Thanks for the Internet Archive pointer. Hadn't thought of it (probably
because of a few past unsuccessful attempts to find archived pages.)
Tried BadgerFish (
http://libx.lib.vt.edu/services/code4lib/lccnrelay3/2004022563 which proxies
lccn.loc.gov's marcxml) and it meets the requirements of faithful
reproduction of the XML, albeit in a very verbose way that doesn't attempt
to do any minimization.
That leaves, indeed, two independent problems:
a) a free converter to GData's JSON format or another less redundant
convention than badgerfish. Looking at this for 1 second, I'm wondering if
this is even possible to implement without knowing the schema of the XML
document.
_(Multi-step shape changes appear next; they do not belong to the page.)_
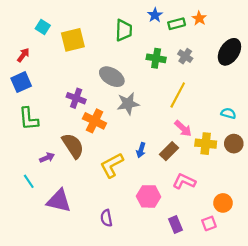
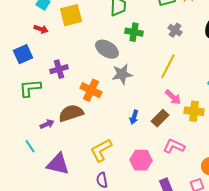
red arrow: (23, 55) -> (41, 29), moved, turned 72
green cross: (156, 58) -> (134, 32), moved
purple cross: (76, 98) -> (59, 69), moved, turned -36
green L-shape: (29, 119) -> (30, 88), turned 90
brown semicircle: (73, 146) -> (71, 113), turned -75
yellow L-shape: (112, 165) -> (101, 150), moved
It says, for instance, to use arrays [] for elements that may
occur more than once.
b) something MARC-specific to express MARC records in JSON. I talked to
Nathan Trail from LOC at code4lib, and they're revamping their lccn server
this year to scale up and also serve more formats. Presumably, this effort
could lead to a de-facto standard of how to serve MARC in JSON.
Thinking out loud about this for a minute, I'm wondering if part a) is
really a worthwhile goal. Aside from the impromptu prototyping of an
XML-to-JSON gateway, I don't see any production use for a XML to JSON
converter that is agnostic to the schema; for performance reasons alone.
- Godmar
|